---- Available data

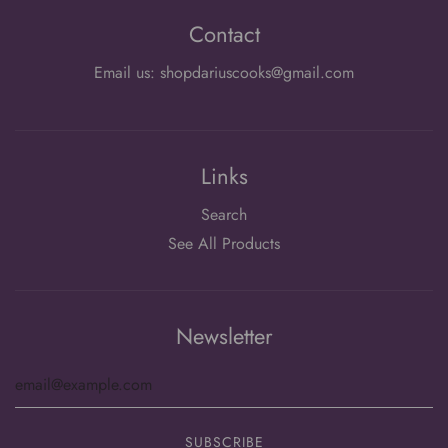
Contact
Email us: shopdariuscooks@gmail.com
Links
Search
See All Products
Newsletter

--------

[Assigned task] Only the listing above, set down exactly and without pictures, belongs in the answer.

[Output of the exercise]
Contact
Email us: shopdariuscooks@gmail.com
Links
Search
See All Products
Newsletter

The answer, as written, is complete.